> _TASK TO CARRY OUT_
Look through the data below and output, unchanged, every line from the one holding "Aceite de CBD 40% - 20 ml" through the one holding "Hipocorísticos", inclusive. Skip the pictures.

BEGIN DATA TO PROCESS

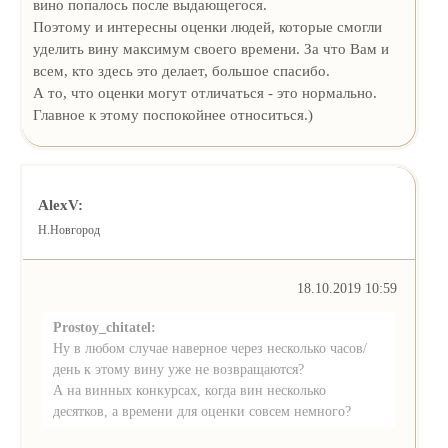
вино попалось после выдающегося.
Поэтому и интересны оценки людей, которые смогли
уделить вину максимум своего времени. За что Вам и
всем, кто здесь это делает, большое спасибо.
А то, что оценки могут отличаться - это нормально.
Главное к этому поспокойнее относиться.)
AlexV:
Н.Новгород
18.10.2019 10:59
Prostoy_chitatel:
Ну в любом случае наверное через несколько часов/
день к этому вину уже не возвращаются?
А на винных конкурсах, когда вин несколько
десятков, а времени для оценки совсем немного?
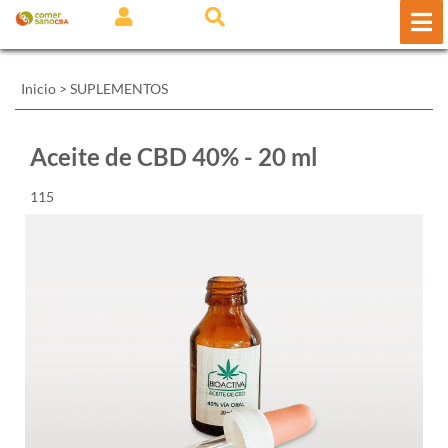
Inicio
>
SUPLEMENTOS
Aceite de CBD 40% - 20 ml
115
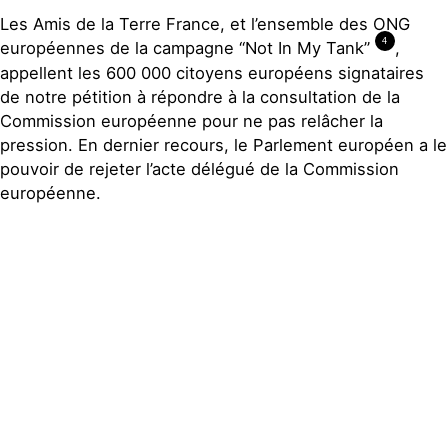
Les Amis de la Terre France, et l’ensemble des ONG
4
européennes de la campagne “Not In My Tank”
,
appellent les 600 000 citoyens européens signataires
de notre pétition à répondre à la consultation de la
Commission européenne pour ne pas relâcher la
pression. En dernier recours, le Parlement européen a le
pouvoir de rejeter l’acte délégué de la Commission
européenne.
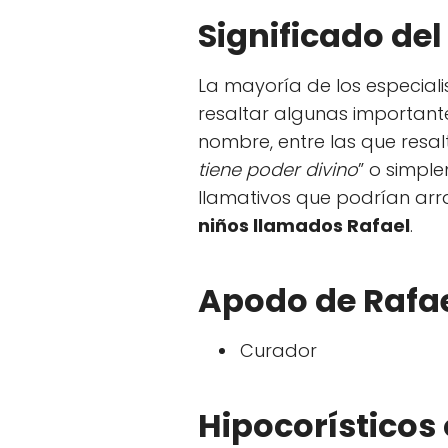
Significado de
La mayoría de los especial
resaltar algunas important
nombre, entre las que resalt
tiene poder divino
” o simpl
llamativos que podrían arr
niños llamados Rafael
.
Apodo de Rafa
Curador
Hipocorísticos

END DATA TO PROCESS
BEGIN DATA TO PROCESS

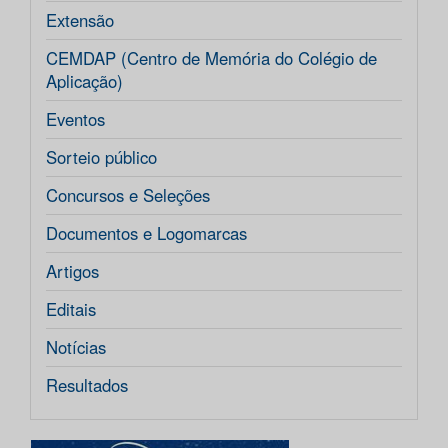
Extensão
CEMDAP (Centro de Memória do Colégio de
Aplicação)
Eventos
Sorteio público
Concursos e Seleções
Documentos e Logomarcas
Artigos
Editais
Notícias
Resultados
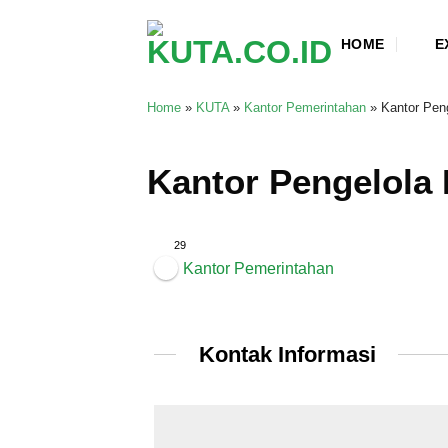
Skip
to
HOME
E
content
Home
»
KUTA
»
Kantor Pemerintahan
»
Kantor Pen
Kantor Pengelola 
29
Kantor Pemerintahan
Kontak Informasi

END DATA TO PROCESS

> _TASK SOLUTION_
Aceite de CBD 40% - 20 ml
115
Les Amis de la Terre France, et l’ensemble des ONG
4
européennes de la campagne “Not In My Tank”
,
appellent les 600 000 citoyens européens signataires
de notre pétition à répondre à la consultation de la
Commission européenne pour ne pas relâcher la
pression. En dernier recours, le Parlement européen a le
pouvoir de rejeter l’acte délégué de la Commission
européenne.
Significado de
La mayoría de los especial
resaltar algunas important
nombre, entre las que resalt
tiene poder divino
” o simpl
llamativos que podrían arr
niños llamados Rafael
.
Apodo de Rafa
Curador
Hipocorísticos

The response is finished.